Task to carry out
Exactly as they appear, output all of the entries.
BEGIN Information shown
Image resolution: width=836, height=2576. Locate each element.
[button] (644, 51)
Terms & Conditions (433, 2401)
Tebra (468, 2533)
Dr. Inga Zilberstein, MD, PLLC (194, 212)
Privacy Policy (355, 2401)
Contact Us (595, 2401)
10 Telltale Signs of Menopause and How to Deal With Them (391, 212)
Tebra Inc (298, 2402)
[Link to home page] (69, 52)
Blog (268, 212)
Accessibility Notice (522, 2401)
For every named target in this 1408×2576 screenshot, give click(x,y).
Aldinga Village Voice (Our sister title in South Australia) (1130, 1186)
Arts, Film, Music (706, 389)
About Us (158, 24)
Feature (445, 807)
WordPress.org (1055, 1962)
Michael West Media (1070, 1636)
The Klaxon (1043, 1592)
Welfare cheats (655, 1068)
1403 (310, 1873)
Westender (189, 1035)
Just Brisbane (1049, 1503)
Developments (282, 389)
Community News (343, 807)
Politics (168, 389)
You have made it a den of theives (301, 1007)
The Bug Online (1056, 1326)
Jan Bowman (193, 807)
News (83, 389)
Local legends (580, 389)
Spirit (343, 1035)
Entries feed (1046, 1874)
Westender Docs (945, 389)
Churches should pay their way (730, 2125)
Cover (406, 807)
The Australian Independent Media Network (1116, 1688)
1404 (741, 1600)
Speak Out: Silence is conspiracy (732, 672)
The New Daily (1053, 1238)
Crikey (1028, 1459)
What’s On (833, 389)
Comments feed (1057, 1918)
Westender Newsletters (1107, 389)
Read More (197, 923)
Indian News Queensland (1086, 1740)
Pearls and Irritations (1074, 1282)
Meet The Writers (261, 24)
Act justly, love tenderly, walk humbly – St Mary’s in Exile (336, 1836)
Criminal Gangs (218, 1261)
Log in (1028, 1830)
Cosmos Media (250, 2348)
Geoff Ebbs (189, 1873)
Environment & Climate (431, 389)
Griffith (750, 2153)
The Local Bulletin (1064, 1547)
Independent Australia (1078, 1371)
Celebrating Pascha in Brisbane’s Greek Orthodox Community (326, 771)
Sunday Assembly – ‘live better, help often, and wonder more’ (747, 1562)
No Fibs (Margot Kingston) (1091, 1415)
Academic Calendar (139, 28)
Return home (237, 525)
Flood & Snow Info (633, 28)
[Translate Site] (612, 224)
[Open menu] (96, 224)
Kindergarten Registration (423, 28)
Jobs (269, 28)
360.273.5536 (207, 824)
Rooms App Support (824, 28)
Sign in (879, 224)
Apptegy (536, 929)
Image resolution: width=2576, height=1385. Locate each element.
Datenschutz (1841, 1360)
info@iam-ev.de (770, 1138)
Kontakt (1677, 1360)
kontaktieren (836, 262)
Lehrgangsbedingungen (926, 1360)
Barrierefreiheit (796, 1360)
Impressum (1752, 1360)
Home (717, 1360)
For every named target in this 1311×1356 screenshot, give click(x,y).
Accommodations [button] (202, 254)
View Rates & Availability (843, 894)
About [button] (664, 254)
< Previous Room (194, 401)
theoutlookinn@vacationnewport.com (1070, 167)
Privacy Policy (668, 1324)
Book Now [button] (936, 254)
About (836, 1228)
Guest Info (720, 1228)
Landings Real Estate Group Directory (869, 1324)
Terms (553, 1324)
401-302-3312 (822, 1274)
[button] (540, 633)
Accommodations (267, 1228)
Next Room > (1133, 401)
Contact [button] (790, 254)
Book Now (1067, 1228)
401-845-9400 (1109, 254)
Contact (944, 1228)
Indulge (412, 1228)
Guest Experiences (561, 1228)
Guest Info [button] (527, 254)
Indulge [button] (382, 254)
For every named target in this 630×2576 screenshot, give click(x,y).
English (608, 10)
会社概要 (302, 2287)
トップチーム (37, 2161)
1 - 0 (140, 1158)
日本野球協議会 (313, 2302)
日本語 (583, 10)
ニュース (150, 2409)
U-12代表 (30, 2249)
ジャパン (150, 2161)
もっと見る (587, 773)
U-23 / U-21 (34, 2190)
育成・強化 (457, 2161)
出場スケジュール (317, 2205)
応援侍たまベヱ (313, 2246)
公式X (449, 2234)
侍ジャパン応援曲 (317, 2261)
END Information shown
Reply
Image resolution: width=836, height=2576. Locate each element.
[button] (644, 51)
Terms & Conditions (433, 2401)
Tebra (468, 2533)
Dr. Inga Zilberstein, MD, PLLC (194, 212)
Privacy Policy (355, 2401)
Contact Us (595, 2401)
10 Telltale Signs of Menopause and How to Deal With Them (391, 212)
Tebra Inc (298, 2402)
[Link to home page] (69, 52)
Blog (268, 212)
Accessibility Notice (522, 2401)
For every named target in this 1408×2576 screenshot, give click(x,y).
Aldinga Village Voice (Our sister title in South Australia) (1130, 1186)
Arts, Film, Music (706, 389)
About Us (158, 24)
Feature (445, 807)
WordPress.org (1055, 1962)
Michael West Media (1070, 1636)
The Klaxon (1043, 1592)
Welfare cheats (655, 1068)
1403 (310, 1873)
Westender (189, 1035)
Just Brisbane (1049, 1503)
Developments (282, 389)
Community News (343, 807)
Politics (168, 389)
You have made it a den of theives (301, 1007)
The Bug Online (1056, 1326)
Jan Bowman (193, 807)
News (83, 389)
Local legends (580, 389)
Spirit (343, 1035)
Entries feed (1046, 1874)
Westender Docs (945, 389)
Churches should pay their way (730, 2125)
Cover (406, 807)
The Australian Independent Media Network (1116, 1688)
1404 (741, 1600)
Speak Out: Silence is conspiracy (732, 672)
The New Daily (1053, 1238)
Crikey (1028, 1459)
What’s On (833, 389)
Comments feed (1057, 1918)
Westender Newsletters (1107, 389)
Read More (197, 923)
Indian News Queensland (1086, 1740)
Pearls and Irritations (1074, 1282)
Meet The Writers (261, 24)
Act justly, love tenderly, walk humbly – St Mary’s in Exile (336, 1836)
Criminal Gangs (218, 1261)
Log in (1028, 1830)
Cosmos Media (250, 2348)
Geoff Ebbs (189, 1873)
Environment & Climate (431, 389)
Griffith (750, 2153)
The Local Bulletin (1064, 1547)
Independent Australia (1078, 1371)
Celebrating Pascha in Brisbane’s Greek Orthodox Community (326, 771)
Sunday Assembly – ‘live better, help often, and wonder more’ (747, 1562)
No Fibs (Margot Kingston) (1091, 1415)
Academic Calendar (139, 28)
Return home (237, 525)
Flood & Snow Info (633, 28)
[Translate Site] (612, 224)
[Open menu] (96, 224)
Kindergarten Registration (423, 28)
Jobs (269, 28)
360.273.5536 (207, 824)
Rooms App Support (824, 28)
Sign in (879, 224)
Apptegy (536, 929)
Image resolution: width=2576, height=1385. Locate each element.
Datenschutz (1841, 1360)
info@iam-ev.de (770, 1138)
Kontakt (1677, 1360)
kontaktieren (836, 262)
Lehrgangsbedingungen (926, 1360)
Barrierefreiheit (796, 1360)
Impressum (1752, 1360)
Home (717, 1360)
For every named target in this 1311×1356 screenshot, give click(x,y).
Accommodations [button] (202, 254)
View Rates & Availability (843, 894)
About [button] (664, 254)
< Previous Room (194, 401)
theoutlookinn@vacationnewport.com (1070, 167)
Privacy Policy (668, 1324)
Book Now [button] (936, 254)
About (836, 1228)
Guest Info (720, 1228)
Landings Real Estate Group Directory (869, 1324)
Terms (553, 1324)
401-302-3312 (822, 1274)
[button] (540, 633)
Accommodations (267, 1228)
Next Room > (1133, 401)
Contact [button] (790, 254)
Book Now (1067, 1228)
401-845-9400 (1109, 254)
Contact (944, 1228)
Indulge (412, 1228)
Guest Experiences (561, 1228)
Guest Info [button] (527, 254)
Indulge [button] (382, 254)
For every named target in this 630×2576 screenshot, give click(x,y).
English (608, 10)
会社概要 (302, 2287)
トップチーム (37, 2161)
1 - 0 (140, 1158)
日本野球協議会 (313, 2302)
日本語 (583, 10)
ニュース (150, 2409)
U-12代表 (30, 2249)
ジャパン (150, 2161)
もっと見る (587, 773)
U-23 / U-21 (34, 2190)
育成・強化 (457, 2161)
出場スケジュール (317, 2205)
応援侍たまベヱ (313, 2246)
公式X (449, 2234)
侍ジャパン応援曲 (317, 2261)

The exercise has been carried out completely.